According to the spec, the server receiving this request should remove the Cookie header before forwarding the request.

Go Stdlib httputil.ReverseProxy

Now that we looked at the client side, let’s see how a standard reverse proxy handles the Connection header. In general, Go comes with a great standard library and is widely used. Because reverse proxies are such a common thing in a modern, cloud-native stack, the Go standard library ships a simple yet powerful reverse proxy (httputil.ReverseProxy).

Without going into too many confusing details on how to write your own reverse proxy, I want to focus on the request forwarding part of it. The httputil.ReverseProxy allows you to set a so-called Director hook. It is a function that takes the incoming *http.Request and may modify it to set the upstream host, rewrite the path, add headers, rewrite the body, … the sky is the limit.

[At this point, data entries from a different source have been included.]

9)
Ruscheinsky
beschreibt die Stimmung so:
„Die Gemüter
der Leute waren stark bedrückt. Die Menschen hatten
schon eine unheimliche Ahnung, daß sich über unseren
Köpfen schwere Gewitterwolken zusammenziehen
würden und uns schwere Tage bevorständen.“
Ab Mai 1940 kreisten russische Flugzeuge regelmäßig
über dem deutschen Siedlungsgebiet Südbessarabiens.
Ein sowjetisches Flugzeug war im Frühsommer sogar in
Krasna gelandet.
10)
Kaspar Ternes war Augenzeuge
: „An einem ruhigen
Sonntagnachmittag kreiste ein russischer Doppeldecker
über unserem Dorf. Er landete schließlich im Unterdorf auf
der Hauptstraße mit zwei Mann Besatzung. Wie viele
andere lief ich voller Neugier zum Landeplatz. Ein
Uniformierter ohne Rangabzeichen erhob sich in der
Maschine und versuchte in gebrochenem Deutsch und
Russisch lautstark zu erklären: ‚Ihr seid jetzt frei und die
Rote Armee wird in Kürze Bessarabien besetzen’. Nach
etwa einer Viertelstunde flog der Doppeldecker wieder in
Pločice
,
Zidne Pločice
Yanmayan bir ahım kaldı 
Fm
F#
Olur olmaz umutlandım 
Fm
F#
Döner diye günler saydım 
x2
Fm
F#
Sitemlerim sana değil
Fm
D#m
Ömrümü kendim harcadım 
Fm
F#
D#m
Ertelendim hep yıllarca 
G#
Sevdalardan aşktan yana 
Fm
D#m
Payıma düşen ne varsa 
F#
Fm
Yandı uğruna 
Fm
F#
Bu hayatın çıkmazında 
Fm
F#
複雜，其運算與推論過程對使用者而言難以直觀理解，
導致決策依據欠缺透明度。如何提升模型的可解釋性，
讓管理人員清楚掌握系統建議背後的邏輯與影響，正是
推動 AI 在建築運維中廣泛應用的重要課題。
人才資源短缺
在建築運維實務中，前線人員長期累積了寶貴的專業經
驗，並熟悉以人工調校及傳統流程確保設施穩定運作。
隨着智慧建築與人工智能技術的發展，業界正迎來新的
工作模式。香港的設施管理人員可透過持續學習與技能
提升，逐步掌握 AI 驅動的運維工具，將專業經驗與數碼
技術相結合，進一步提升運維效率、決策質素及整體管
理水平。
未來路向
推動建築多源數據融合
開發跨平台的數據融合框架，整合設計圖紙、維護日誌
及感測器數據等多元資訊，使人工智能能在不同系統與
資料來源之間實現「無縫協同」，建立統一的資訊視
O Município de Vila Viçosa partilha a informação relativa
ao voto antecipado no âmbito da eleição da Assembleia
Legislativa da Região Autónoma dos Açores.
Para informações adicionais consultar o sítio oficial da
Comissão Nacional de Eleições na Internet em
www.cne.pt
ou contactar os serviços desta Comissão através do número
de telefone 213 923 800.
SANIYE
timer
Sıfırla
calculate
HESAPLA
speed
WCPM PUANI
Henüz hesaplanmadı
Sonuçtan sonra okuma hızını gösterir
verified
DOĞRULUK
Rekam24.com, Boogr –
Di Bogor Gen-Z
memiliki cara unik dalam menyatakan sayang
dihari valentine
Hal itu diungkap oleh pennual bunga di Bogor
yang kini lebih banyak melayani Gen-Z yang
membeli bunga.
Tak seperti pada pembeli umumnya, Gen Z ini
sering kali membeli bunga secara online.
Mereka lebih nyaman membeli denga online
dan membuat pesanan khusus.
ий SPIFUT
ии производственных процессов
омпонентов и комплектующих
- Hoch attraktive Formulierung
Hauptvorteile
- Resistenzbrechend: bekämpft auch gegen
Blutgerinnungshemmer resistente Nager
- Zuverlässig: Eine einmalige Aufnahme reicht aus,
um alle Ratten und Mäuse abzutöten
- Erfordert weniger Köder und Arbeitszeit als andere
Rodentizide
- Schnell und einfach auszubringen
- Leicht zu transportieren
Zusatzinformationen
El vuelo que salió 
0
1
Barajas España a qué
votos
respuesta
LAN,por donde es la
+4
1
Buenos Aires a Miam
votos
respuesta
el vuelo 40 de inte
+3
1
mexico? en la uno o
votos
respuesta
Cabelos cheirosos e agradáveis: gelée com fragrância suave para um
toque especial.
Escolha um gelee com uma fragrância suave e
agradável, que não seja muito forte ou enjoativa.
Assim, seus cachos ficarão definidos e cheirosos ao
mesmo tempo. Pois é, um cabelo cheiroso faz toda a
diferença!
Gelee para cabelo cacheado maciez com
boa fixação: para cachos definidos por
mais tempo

httputil.ReverseProxy handles incoming requests in this order:

  1. Incoming request is cloned and passed to the Director hook
  2. Hop-by-hop headers are removed
  3. Request is forwarded to the upstream host

Hop-by-Hop Headers and httputil.ReverseProxy

You might have already spotted that the hop-by-hop headers are only removed after the director potentially added new headers, so it is totally possible that these are removed again if they were specified in the Connection header.

This leaves us with an inherently flawed design for the reverse proxy in the standard library. Fortunately we don’t have to stop here and present some third-party library that fixes this issue, but instead it was identified and fixed as a potential vulnerability already by the Go team. The fix landed with Go 1.20. Because the previous design was flawed, they needed to add a new hook supersede the Director which is now called Rewrite (way better naming as well).

We don't know why Director was not marked as deprecated, nor why no CVE was assigned to this. The issue apparently flew under most user's radars, and has not received any comments on GitHub as of the writing of this article.

How to Fix the Vulnerability

Ory Oathkeeper, our reverse proxy, was also affected. We fixed the issue by migrating to the new Rewrite hook, and we also issued a security advisory on this topic. In general, you can quite easily migrate the Director to the Rewrite hook by replacing all usages of the *http.Request with the *httputil.ProxyRequest.Out. See the PR in Oathkeeper for more details and examples.

We believe that even if the vulnerability is exploitable, the impact will not be huge in most cases, but it could potentially. It only takes one developer who decides that a request without an X-Forwarded-For header means it is an internal request -- a reasonable assumption --, and allow such a request to do all kinds of privileged calls. Think for yourself how much you trust your reverse proxies and if you make such assumptions.